There might be some Operators that you can not modify (f.e. third party providers), but still want the lineage to be extracted from them. To handle this situation, OpenLineage allows you to provide custom Extractor for any Operator. See Custom Extractors for more details.
If all of the above can not be implemented, as a fallback, there is a way to manually annotate lineage. Airflow allows Operators to track lineage by specifying the input and outputs of the Operators via inlets and outlets. See Manually annotated lineage for more details.
Extraction precedence¶
As there are multiple possible ways of implementing OpenLineage support for the Operator, it’s important to keep in mind the order in which OpenLineage looks for lineage data:
Extractor - check if there is a custom Extractor specified for Operator class name. Any custom Extractor registered by the user will take precedence over default Extractors defined in Airflow Provider source code (f.e. BashExtractor).
OpenLineage methods - if there is no Extractor explicitly specified for Operator class name, DefaultExtractor is used, that looks for OpenLineage methods in Operator.
Inlets and Outlets - if there are no OpenLineage methods defined in the Operator, inlets and outlets are checked.

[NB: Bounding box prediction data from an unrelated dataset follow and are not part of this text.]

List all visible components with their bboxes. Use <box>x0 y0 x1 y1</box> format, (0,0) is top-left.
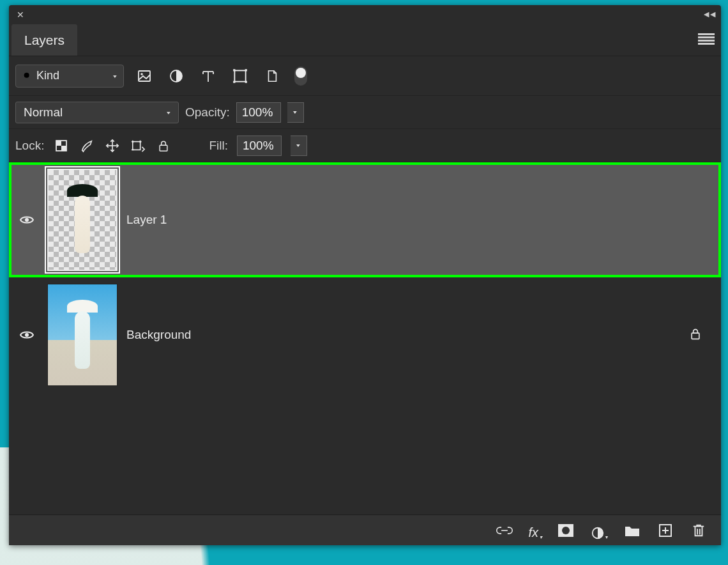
filter-adjustment-icon[interactable] <box>165 65 188 88</box>
svg-rect-12 <box>233 81 235 82</box>
filter-shape-icon[interactable] <box>229 65 252 88</box>
opacity-label: Opacity: <box>185 105 230 120</box>
filter-type-label: Kind <box>36 69 59 82</box>
opacity-value: 100% <box>242 105 273 120</box>
lock-transparent-icon[interactable] <box>53 137 70 154</box>
panel-menu-icon[interactable] <box>698 33 715 45</box>
opacity-dropdown-button[interactable]: ▾ <box>287 102 304 123</box>
svg-point-31 <box>562 527 570 534</box>
layers-tab[interactable]: Layers <box>11 24 77 56</box>
svg-rect-10 <box>233 69 235 71</box>
filter-toggle[interactable] <box>292 65 309 88</box>
visibility-toggle[interactable] <box>15 212 38 228</box>
new-group-icon[interactable] <box>623 521 642 540</box>
link-layers-icon[interactable] <box>495 521 514 540</box>
chevron-down-icon: ▾ <box>540 534 542 540</box>
svg-point-27 <box>25 333 29 337</box>
chevron-down-icon: ▾ <box>605 534 608 540</box>
blend-mode-select[interactable]: Normal ▾ <box>15 102 179 123</box>
opacity-input[interactable]: 100% <box>236 102 281 123</box>
layer-name[interactable]: Background <box>126 328 191 342</box>
blend-mode-row: Normal ▾ Opacity: 100% ▾ <box>9 96 721 129</box>
search-icon <box>22 71 33 81</box>
filter-type-icon[interactable] <box>197 65 220 88</box>
layers-panel: ✕ ◄◄ Layers Kind ▾ <box>9 5 721 545</box>
eye-icon <box>19 212 34 228</box>
visibility-toggle[interactable] <box>15 327 38 343</box>
blend-mode-label: Normal <box>24 105 63 120</box>
svg-line-1 <box>29 77 31 80</box>
lock-all-icon[interactable] <box>155 137 172 154</box>
filter-pixel-icon[interactable] <box>133 65 156 88</box>
svg-point-26 <box>25 218 29 222</box>
lock-label: Lock: <box>15 139 44 153</box>
panel-titlebar: ✕ ◄◄ <box>9 5 721 24</box>
filter-type-select[interactable]: Kind ▾ <box>15 65 124 88</box>
lock-paint-icon[interactable] <box>79 137 95 154</box>
new-adjustment-layer-icon[interactable]: ▾ <box>589 521 609 540</box>
new-layer-icon[interactable] <box>656 521 675 540</box>
svg-rect-16 <box>61 146 66 151</box>
filter-smartobject-icon[interactable] <box>261 65 284 88</box>
layer-list: Layer 1 Background <box>9 162 721 515</box>
chevron-down-icon: ▾ <box>113 73 117 79</box>
layer-name[interactable]: Layer 1 <box>126 213 167 227</box>
collapse-icon[interactable]: ◄◄ <box>702 9 715 19</box>
lock-icon[interactable] <box>689 327 702 343</box>
layer-thumbnail[interactable] <box>47 284 118 386</box>
lock-position-icon[interactable] <box>104 137 121 154</box>
layer-row[interactable]: Background <box>9 277 721 392</box>
panel-tab-row: Layers <box>9 24 721 56</box>
svg-rect-13 <box>245 81 247 82</box>
chevron-down-icon: ▾ <box>293 109 297 115</box>
lock-row: Lock: Fill: 100% ▾ <box>9 129 721 162</box>
fill-value: 100% <box>243 139 274 153</box>
chevron-down-icon: ▾ <box>167 109 171 116</box>
svg-rect-28 <box>692 333 699 339</box>
layers-tab-label: Layers <box>24 33 64 48</box>
svg-point-3 <box>140 73 143 75</box>
eye-icon <box>19 327 34 343</box>
fill-dropdown-button[interactable]: ▾ <box>291 135 307 156</box>
add-mask-icon[interactable] <box>556 521 575 540</box>
svg-rect-11 <box>245 69 247 71</box>
fx-icon[interactable]: fx▾ <box>528 521 542 540</box>
fill-label: Fill: <box>209 139 228 153</box>
svg-rect-9 <box>234 70 245 81</box>
layer-thumbnail[interactable] <box>47 169 118 271</box>
svg-point-0 <box>24 72 29 77</box>
svg-rect-19 <box>133 141 140 150</box>
chevron-down-icon: ▾ <box>296 143 300 148</box>
svg-rect-25 <box>160 145 168 151</box>
close-icon[interactable]: ✕ <box>14 8 27 21</box>
layer-filter-row: Kind ▾ <box>9 56 721 96</box>
layer-row-selected[interactable]: Layer 1 <box>9 162 721 277</box>
fill-input[interactable]: 100% <box>237 135 282 156</box>
svg-rect-15 <box>56 141 61 146</box>
fx-label: fx <box>528 525 538 540</box>
lock-artboard-icon[interactable] <box>130 137 146 154</box>
delete-layer-icon[interactable] <box>689 521 708 540</box>
layers-bottom-toolbar: fx▾ ▾ <box>9 515 721 545</box>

If all the above options are missing, no lineage data is extracted from the Operator. You will still receive OpenLineage events enriched with things like general Airflow facets, proper event time and type, but the inputs/outputs will be empty and Operator-specific facets will be missing.
OpenLineage methods¶
This approach is recommended when dealing with your own Operators, where you can directly implement OpenLineage methods. When dealing with Operators that you can not modify (f.e. third party providers), but still want the lineage to be extracted from them, see Custom Extractors.

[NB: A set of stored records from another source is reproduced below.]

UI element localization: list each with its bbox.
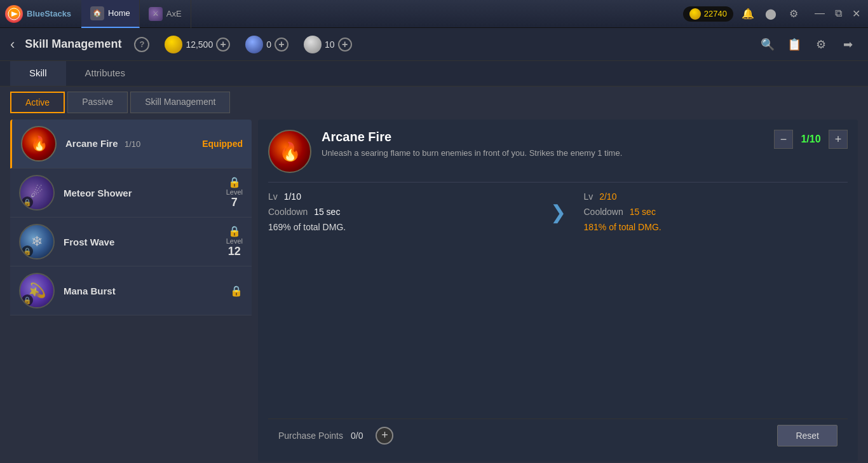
current-cooldown-value: 15 sec [314,207,340,217]
help-button[interactable]: ? [134,37,149,52]
current-dmg: 169% of total DMG. [268,222,532,232]
next-lv-value: 2/10 [599,191,616,202]
tab-home[interactable]: 🏠 Home [81,0,140,28]
meteor-lock-overlay: 🔒 [22,197,33,208]
window-controls: — ⧉ ✕ [812,8,863,20]
notification-icon[interactable]: 🔔 [740,6,756,22]
next-lv-row: Lv 2/10 [584,191,848,202]
mana-burst-name: Mana Burst [64,286,116,296]
detail-divider [268,182,848,183]
detail-level-value: 1/10 [798,134,824,145]
close-button[interactable]: ✕ [850,8,863,20]
tab-skill-management[interactable]: Skill Management [130,92,230,113]
arcane-fire-level: 1/10 [125,139,140,149]
frost-lock-overlay: 🔒 [22,245,33,257]
content-area: Skill Attributes Active Passive Skill Ma… [0,61,868,463]
white-gem-add-button[interactable]: + [338,38,352,52]
purchase-add-button[interactable]: + [376,427,393,445]
tab-home-label: Home [108,8,130,18]
detail-avatar: 🔥 [268,130,311,173]
next-cooldown-value: 15 sec [630,207,656,217]
book-icon[interactable]: 📋 [784,34,804,55]
meteor-shower-avatar: ☄ 🔒 [19,175,55,211]
gold-amount: 12,500 [186,39,213,50]
current-cooldown-label: Cooldown [268,207,308,217]
level-decrease-button[interactable]: − [774,130,793,149]
tab-axe[interactable]: ⚔ AxE [140,0,191,28]
tab-passive[interactable]: Passive [67,92,128,113]
detail-text: Arcane Fire Unleash a searing flame to b… [322,130,764,160]
tab-attributes[interactable]: Attributes [66,61,144,86]
current-lv-value: 1/10 [284,191,301,202]
next-dmg: 181% of total DMG. [584,222,848,232]
detail-header: 🔥 Arcane Fire Unleash a searing flame to… [268,130,848,173]
minimize-button[interactable]: — [812,8,827,20]
currency-gold-group: 12,500 + [165,36,230,53]
axe-tab-icon: ⚔ [149,7,163,21]
next-lv-label: Lv [584,191,593,202]
level-increase-button[interactable]: + [829,130,848,149]
bluestacks-logo [5,5,23,23]
reset-button[interactable]: Reset [777,425,837,446]
titlebar: BlueStacks 🏠 Home ⚔ AxE 22740 🔔 ⬤ ⚙ — ⧉ … [0,0,868,28]
page-title: Skill Management [25,38,121,51]
current-lv-label: Lv [268,191,278,202]
skill-item-arcane-fire[interactable]: 🔥 Arcane Fire 1/10 Equipped [10,120,252,169]
arcane-fire-info: Arcane Fire 1/10 [65,138,140,149]
gold-icon [165,36,182,53]
skill-item-frost-wave[interactable]: ❄ 🔒 Frost Wave 🔒 Level 12 [10,218,252,266]
secondary-tabs: Active Passive Skill Management [0,86,868,113]
meteor-level-value: 7 [226,196,243,209]
equipped-badge: Equipped [202,139,243,149]
tab-axe-label: AxE [166,9,182,18]
detail-stats: Lv 1/10 Cooldown 15 sec 169% of total DM… [268,191,848,232]
purchase-value: 0/0 [351,431,363,441]
back-button[interactable]: ‹ [10,36,15,53]
skills-list: 🔥 Arcane Fire 1/10 Equipped ☄ 🔒 Meteor S… [10,120,252,462]
blue-gem-add-button[interactable]: + [275,38,288,52]
circle-icon[interactable]: ⬤ [763,6,779,22]
restore-button[interactable]: ⧉ [832,8,844,20]
next-stats: Lv 2/10 Cooldown 15 sec 181% of total DM… [584,191,848,232]
points-value: 22740 [704,9,727,18]
home-tab-icon: 🏠 [90,6,104,20]
skill-detail: 🔥 Arcane Fire Unleash a searing flame to… [258,120,858,462]
frost-wave-avatar: ❄ 🔒 [19,224,55,259]
frost-wave-name: Frost Wave [64,237,114,247]
skill-item-mana-burst[interactable]: 💫 🔒 Mana Burst 🔒 [10,266,252,315]
svg-marker-1 [11,11,18,17]
purchase-label: Purchase Points [278,431,343,441]
detail-controls: − 1/10 + [774,130,848,149]
mana-burst-level-badge: 🔒 [230,285,243,297]
bottom-bar: Purchase Points 0/0 + Reset [268,418,848,452]
currency-blue-group: 0 + [245,36,288,53]
frost-level-label: Level [226,237,243,245]
settings-icon[interactable]: ⚙ [785,6,802,22]
meteor-level-label: Level [226,188,243,196]
topbar-settings-icon[interactable]: ⚙ [811,34,831,55]
tab-active[interactable]: Active [10,92,65,113]
tab-skill[interactable]: Skill [10,61,66,86]
arcane-fire-name: Arcane Fire [65,138,118,149]
skills-container: 🔥 Arcane Fire 1/10 Equipped ☄ 🔒 Meteor S… [0,113,868,463]
detail-spacer [268,232,848,418]
blue-gem-icon [245,36,263,53]
skill-item-meteor-shower[interactable]: ☄ 🔒 Meteor Shower 🔒 Level 7 [10,169,252,218]
meteor-shower-level-badge: 🔒 Level 7 [226,176,243,209]
search-icon[interactable]: 🔍 [757,34,778,55]
bluestacks-name: BlueStacks [27,9,71,18]
main-area: Skill Attributes Active Passive Skill Ma… [0,61,868,463]
frost-level-value: 12 [226,245,243,258]
arcane-fire-avatar: 🔥 [21,126,57,162]
blue-gem-amount: 0 [266,39,271,50]
primary-tabs: Skill Attributes [0,61,868,86]
mana-lock-overlay: 🔒 [22,294,33,306]
detail-name: Arcane Fire [322,130,764,144]
meteor-lock-icon: 🔒 [226,176,243,188]
topbar-right: 🔍 📋 ⚙ ➡ [757,34,858,55]
current-stats: Lv 1/10 Cooldown 15 sec 169% of total DM… [268,191,532,232]
logout-icon[interactable]: ➡ [837,34,858,55]
arcane-fire-icon: 🔥 [22,127,55,160]
current-lv-row: Lv 1/10 [268,191,532,202]
gold-add-button[interactable]: + [216,38,230,52]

OpenLineage defines a few methods for implementation in Operators. Those are referred to as OpenLineage methods.
def get_openlineage_facets_on_start() -> OperatorLineage: ...

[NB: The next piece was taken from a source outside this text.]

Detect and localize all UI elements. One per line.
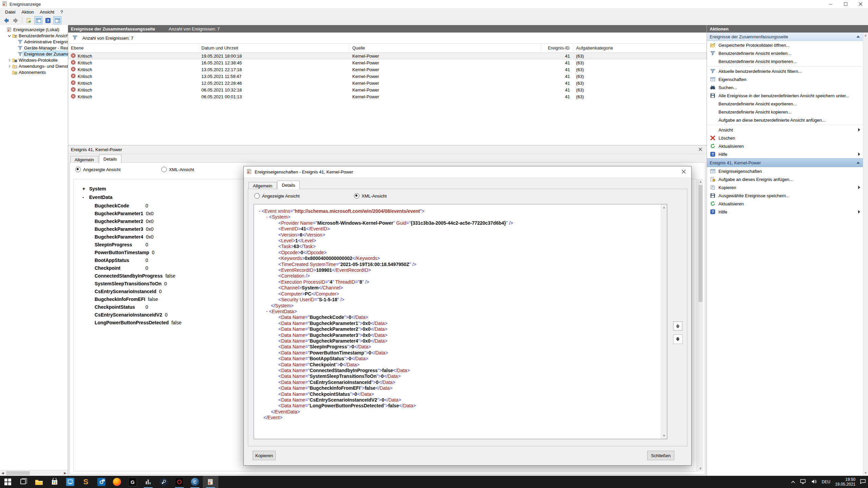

def get_openlineage_facets_on_complete(ti: TaskInstance) -> OperatorLineage: ...
def get_openlineage_facets_on_failure(ti: TaskInstance) -> OperatorLineage: ...
OpenLineage methods get called respectively when task instance changes state to:
RUNNING ->
get_openlineage_facets_on_start()
SUCCESS ->
get_openlineage_facets_on_complete()
FAILED ->
get_openlineage_facets_on_failure()
At least one of the following methods must be implemented: get_openlineage_facets_on_start()
or get_openlineage_facets_on_complete()
.
For more details on what methods are called when others are missing, see How to properly implement OpenLineage methods?.
Instead of returning complete OpenLineage event, the provider defines OperatorLineage
structure to be returned by Operators:
@define
class OperatorLineage:
inputs: list[Dataset] = Factory(list)
outputs: list[Dataset] = Factory(list)
run_facets: dict[str, RunFacet] = Factory(dict)
job_facets: dict[str, BaseFacet] = Factory(dict)
OpenLineage integration itself takes care to enrich it with things like general Airflow facets, proper event time and type, creating proper OpenLineage RunEvent.
How to properly implement OpenLineage methods?¶
There are a couple of things worth noting when implementing OpenLineage in Operators.
First, do not import OpenLineage-related objects on top-level, but in OL method itself. This allows users to use your provider even if they do not have OpenLineage provider installed.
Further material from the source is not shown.